Absolutely. If it's not treated, not recognized in time, yes, it can cause a lot of complications.

Now it's interesting. When we talk about celiac disease, I think there's a lot of common misconceptions. And Macy, I'm glad you're here today because as a dietitian, you're a very important part of the team working with folks who have celiac. When do you come into the equation?

So it's usually when there's a known diagnosis. And at least for our clinic it works when the diagnosis is known. Then you make an appointment with the physician and automatically also see me because it is so food based, and our treatment right now is a gluten-free diet.

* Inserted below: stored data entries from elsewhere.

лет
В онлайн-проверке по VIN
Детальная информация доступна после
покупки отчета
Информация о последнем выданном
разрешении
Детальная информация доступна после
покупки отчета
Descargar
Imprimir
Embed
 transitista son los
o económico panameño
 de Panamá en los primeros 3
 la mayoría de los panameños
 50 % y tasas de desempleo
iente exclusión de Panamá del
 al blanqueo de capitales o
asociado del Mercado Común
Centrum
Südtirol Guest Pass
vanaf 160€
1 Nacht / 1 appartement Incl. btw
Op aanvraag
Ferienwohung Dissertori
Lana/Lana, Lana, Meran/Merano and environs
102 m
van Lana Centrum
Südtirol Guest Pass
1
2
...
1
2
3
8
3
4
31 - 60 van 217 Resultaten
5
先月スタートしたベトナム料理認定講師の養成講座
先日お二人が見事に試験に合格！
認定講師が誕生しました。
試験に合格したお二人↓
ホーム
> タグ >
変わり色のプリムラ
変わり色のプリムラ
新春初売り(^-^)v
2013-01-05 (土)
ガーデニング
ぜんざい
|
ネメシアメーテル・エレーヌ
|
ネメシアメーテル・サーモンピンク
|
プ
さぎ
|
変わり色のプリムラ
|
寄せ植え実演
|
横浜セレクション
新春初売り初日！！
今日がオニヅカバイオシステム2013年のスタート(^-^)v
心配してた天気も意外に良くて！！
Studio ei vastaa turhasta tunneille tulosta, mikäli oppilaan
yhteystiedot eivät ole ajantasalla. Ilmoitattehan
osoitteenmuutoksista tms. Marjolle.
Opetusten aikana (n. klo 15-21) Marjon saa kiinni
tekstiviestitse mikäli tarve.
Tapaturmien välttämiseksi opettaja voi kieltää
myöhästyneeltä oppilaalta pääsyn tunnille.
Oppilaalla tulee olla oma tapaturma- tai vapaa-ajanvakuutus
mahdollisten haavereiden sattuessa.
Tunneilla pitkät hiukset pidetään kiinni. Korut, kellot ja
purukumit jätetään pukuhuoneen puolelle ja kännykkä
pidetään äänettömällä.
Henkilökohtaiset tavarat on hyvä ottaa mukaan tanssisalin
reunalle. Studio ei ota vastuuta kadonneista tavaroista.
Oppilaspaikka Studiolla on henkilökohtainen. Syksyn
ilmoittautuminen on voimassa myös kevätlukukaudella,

So yes, I am very involved.

And it's really important for people to remember that part of the team here, a very important part of the team is the dietitian since it is a diet-related disease.

Well, and that's interesting, and I think it certainly bears repeating because one of the things we do here at UChicago Medicine, we believe in the team-based approach, and you two are a perfect example of that. And that's really critical to the correct care of our patients.

Absolutely. I think that one of the most important things that we can do is to have patients come in, see the physicians, see the dietitian. In some conditions we also need a psychologist. And the other beauty of being here at the University of Chicago is that as you get older, you have a transition that you can actually go and see an adult gastroenterologist as well and an adult dietitian. It goes across the continuum from pediatrics to adult being here at the University of Chicago.

So as we talk about pediatrics, when do we commonly see children first diagnosed with celiac? Is it something that starts right away, or is it something that happens a little later in life?

So usually a child has to start eating gluten, and so it usually occurs somewhere between 1 and 1/2, 2, depending on the eating habits in a particular family. You would say we probably see most of the children between two, three and older.

And then it really can be at any age. You can have a teenager be diagnosed with celiac disease for the first time. You can have an adult diagnosed with the disease for the first time as well.

And when you're dealing with these kids, Macy, I imagine it's probably challenging, particularly the younger children, to even have them understand that they have to change lifestyle. Of course mom and dad are a critical part of that, but how do you do that?

Yeah, that is a really good point just working with peds because each patient is different anyway. But also-- I know this is something we do-- you have to kind of channel yourselves to be like, OK, what will make this child change or realize that it's important to be the different kid at school or have to have a different snack? So I think just talking through it and really getting the whole family involved-- so patient centered but very family focused helps because then it does go along that continuum as they keep growing and understanding more.

It seems like we see a lot in the news and read a lot online about celiac disease, and we're hearing more and more about gluten-free diets. How common is this today?

So celiac disease, it's about 1% of the population. In some populations you see 1 in 80. In some areas, it's a prevalence of 1 to 100. However, I think there's a lot of people who don't have celiac disease but are on the gluten-free diet. And the other things to think about is if you have an allergy to gluten, any part of the gluten. And gluten, of course, is wheat, rye, and barley, so you could have an allergy to one of these products. And then there is, of course, nonceliac gluten sensitivity.